Implementation:Online ml River FeatureSelection SelectKBest
| Knowledge Sources | |
|---|---|
| Domains | Online_Learning, Feature_Selection, Supervised_Learning |
| Last Updated | 2026-02-08 16:00 GMT |
Overview
Selects the k features with highest scores based on a similarity metric computed incrementally.
Description
SelectKBest maintains running similarity statistics (like Pearson correlation) between each feature and the target. It ranks features by their similarity scores and retains only the top k features during transformation. The similarity metrics are updated incrementally as new samples arrive. The use_abs parameter allows ranking by absolute similarity values, useful when negative correlations are as informative as positive ones. A leaderboard tracks current feature rankings.
Usage
Use this for supervised feature selection when you have many features and want to retain only the most predictive ones. Helps reduce dimensionality, prevent overfitting, and improve model interpretability. Common similarity metrics include Pearson correlation for numeric targets and mutual information for classification.

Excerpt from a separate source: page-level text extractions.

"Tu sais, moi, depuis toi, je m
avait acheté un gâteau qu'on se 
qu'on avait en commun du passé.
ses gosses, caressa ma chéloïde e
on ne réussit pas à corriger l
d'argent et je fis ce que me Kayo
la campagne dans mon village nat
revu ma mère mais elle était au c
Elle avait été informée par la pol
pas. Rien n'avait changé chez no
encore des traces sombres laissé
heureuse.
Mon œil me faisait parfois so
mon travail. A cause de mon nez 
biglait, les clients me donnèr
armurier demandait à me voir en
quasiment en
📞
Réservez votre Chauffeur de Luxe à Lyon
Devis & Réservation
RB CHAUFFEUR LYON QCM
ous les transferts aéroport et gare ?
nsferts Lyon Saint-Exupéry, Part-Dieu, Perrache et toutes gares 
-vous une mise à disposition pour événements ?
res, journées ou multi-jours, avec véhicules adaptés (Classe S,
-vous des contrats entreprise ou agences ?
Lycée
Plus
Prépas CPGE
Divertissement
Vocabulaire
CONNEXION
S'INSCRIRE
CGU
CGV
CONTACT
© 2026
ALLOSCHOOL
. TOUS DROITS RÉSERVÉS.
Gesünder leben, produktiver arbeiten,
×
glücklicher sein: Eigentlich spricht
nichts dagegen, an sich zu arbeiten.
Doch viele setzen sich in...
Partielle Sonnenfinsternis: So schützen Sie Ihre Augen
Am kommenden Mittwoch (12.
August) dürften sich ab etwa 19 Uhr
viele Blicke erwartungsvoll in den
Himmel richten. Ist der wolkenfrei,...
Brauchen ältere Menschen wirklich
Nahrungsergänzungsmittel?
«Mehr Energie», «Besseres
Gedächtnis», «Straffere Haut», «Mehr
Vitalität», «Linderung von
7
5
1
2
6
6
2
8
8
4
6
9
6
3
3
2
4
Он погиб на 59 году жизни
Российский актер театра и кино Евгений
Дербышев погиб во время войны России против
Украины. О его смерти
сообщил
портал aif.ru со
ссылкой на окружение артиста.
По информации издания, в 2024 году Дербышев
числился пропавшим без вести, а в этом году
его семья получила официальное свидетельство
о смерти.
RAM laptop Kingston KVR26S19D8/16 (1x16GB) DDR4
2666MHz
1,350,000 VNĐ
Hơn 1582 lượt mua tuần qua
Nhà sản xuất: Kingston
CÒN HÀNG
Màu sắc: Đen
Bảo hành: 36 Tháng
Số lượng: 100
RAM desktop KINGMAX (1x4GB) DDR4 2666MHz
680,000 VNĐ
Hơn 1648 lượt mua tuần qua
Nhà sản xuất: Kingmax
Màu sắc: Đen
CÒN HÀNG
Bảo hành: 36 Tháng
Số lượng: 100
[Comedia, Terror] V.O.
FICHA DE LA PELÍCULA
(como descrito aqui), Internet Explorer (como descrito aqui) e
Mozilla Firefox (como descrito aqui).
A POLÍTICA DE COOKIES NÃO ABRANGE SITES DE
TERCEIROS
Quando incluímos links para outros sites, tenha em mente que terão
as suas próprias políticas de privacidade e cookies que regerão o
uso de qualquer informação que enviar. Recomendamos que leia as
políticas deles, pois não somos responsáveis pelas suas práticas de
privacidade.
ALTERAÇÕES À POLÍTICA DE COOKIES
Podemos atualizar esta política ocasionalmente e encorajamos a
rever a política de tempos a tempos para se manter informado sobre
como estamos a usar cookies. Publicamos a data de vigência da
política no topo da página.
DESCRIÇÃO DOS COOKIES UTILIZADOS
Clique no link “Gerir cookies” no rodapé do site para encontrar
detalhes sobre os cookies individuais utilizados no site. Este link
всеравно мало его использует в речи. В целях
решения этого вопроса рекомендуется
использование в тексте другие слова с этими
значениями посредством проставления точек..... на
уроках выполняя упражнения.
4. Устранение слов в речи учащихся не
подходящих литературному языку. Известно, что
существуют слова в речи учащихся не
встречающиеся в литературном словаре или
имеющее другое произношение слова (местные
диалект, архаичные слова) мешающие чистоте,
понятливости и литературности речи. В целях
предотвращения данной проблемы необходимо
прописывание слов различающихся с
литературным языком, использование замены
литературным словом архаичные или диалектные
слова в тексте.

The streaming nature makes it suitable for high-dimensional online learning where memory is constrained.
Code Reference
Source Location
- Repository: Online_ml_River
- File: river/feature_selection/k_best.py
Signature
class SelectKBest(base.SupervisedTransformer):
def __init__(self, similarity: stats.base.Bivariate, k=10, use_abs: bool = False)
Import
from river import feature_selection
from river import stats
I/O Contract
| Input | Output |
|---|---|
| Dict[str, float] - All features | Dict[str, float] - Top k features |
Usage Examples
from pprint import pprint
from river import feature_selection
from river import stats
from river import stream
from sklearn import datasets
X, y = datasets.make_regression(
n_samples=100,
n_features=10,
n_informative=2,
random_state=42
)
selector = feature_selection.SelectKBest(
similarity=stats.PearsonCorr(),
k=2
)
for xi, yi, in stream.iter_array(X, y):
selector.learn_one(xi, yi)
pprint(selector.leaderboard)
# Counter({9: 0.7898,
# 7: 0.5444,
# 8: 0.1062,
# ...})
selector.transform_one(xi)
# {7: -1.2795, 9: -1.8408}
# Using use_abs parameter for negative correlations
import random
random.seed(42)
X_abs = [[random.random() for _ in range(3)] for _ in range(100)]

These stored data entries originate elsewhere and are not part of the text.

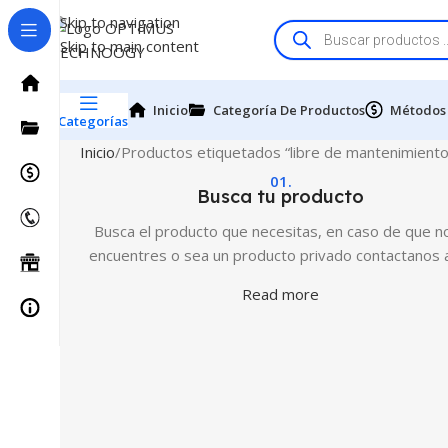
Skip to navigation
Skip to main content
Inicio
Categoría De Productos
Métodos
Categorías
Inicio
Productos etiquetados “libre de mantenimiento
01.
Busca tu producto
Busca el producto que necesitas, en caso de que no
encuentres o sea un producto privado contactanos 
Read more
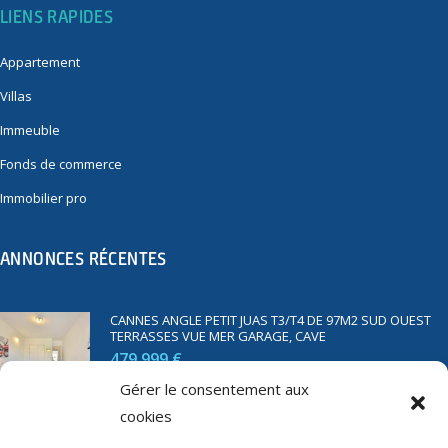
LIENS RAPIDES
Appartement
Villas
Immeuble
Fonds de commerce
Immobilier pro
ANNONCES RÉCENTES
CANNES ANGLE PETIT JUAS T3/T4 DE 97M2 SUD OUEST
TERRASSES VUE MER GARAGE, CAVE
479 999 €
Gérer le consentement aux
cookies
SAINT RAPHAËL BORD DE MER T2 DE 45M2 VUE MER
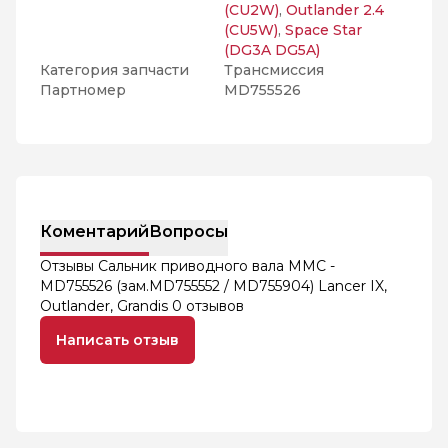
(CU2W)
,
Outlander 2.4
(CU5W)
,
Space Star
(DG3A DG5A)
Категория запчасти
Трансмиссия
Партномер
MD755526
Коментарий
Вопросы
Отзывы Сальник приводного вала MMC -
MD755526 (зам.MD755552 / MD755904) Lancer IX,
Outlander, Grandis
0 отзывов
Написать отзыв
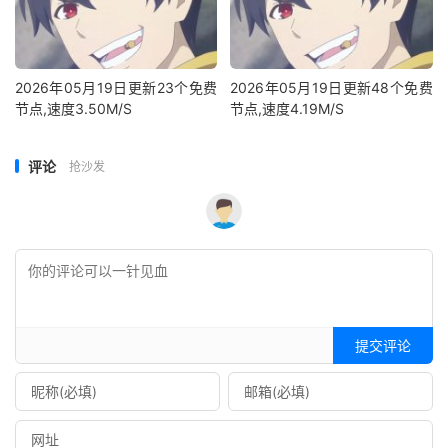
2026年05月19日更新23个免费
2026年05月19日更新48个免费
节点,速度3.50M/S
节点,速度4.19M/S
评论
抢沙发
提交评论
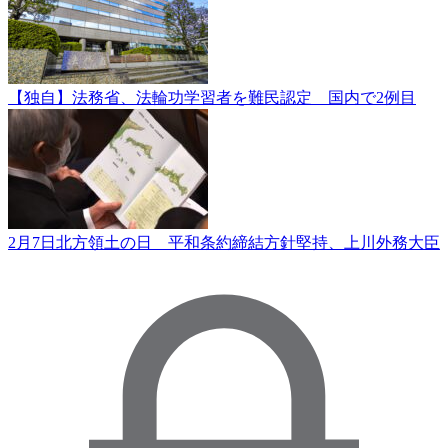
【独自】法務省、法輪功学習者を難民認定 国内で2例目
2月7日北方領土の日 平和条約締結方針堅持、上川外務大臣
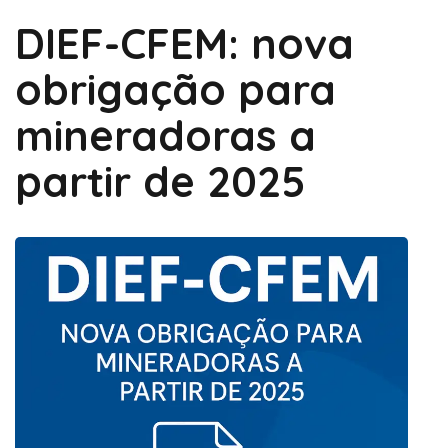
DIEF-CFEM: nova
obrigação para
mineradoras a
partir de 2025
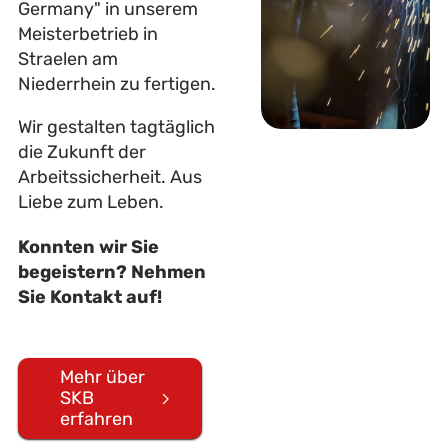
Germany" in unserem
Meisterbetrieb in
Straelen am
Niederrhein zu fertigen.
Wir gestalten tagtäglich
die Zukunft der
Arbeitssicherheit. Aus
Liebe zum Leben.
Konnten wir Sie
begeistern? Nehmen
Sie Kontakt auf!
Mehr über
SKB
erfahren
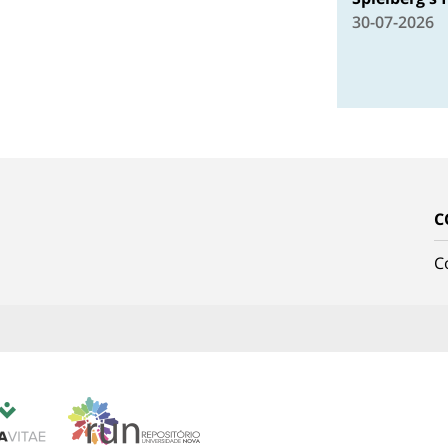
30-07-2026
C
C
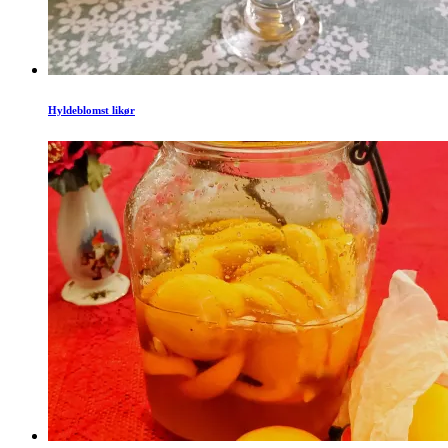
Hyldeblomst likør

y_abs = [0.6 * x[0] - 0.9 * x[1] + 0.1 * x[2] + random.gauss(0, 0.1) for x in X_abs]
selector_with_abs = feature_selection.SelectKBest(
stats.PearsonCorr(),
k=1,
use_abs=True
)
for xi, yi in stream.iter_array(X_abs, y_abs):
selector_with_abs.learn_one(xi, yi)
selector_with_abs.transform_one({i: v for i, v in enumerate(X_abs[-1])})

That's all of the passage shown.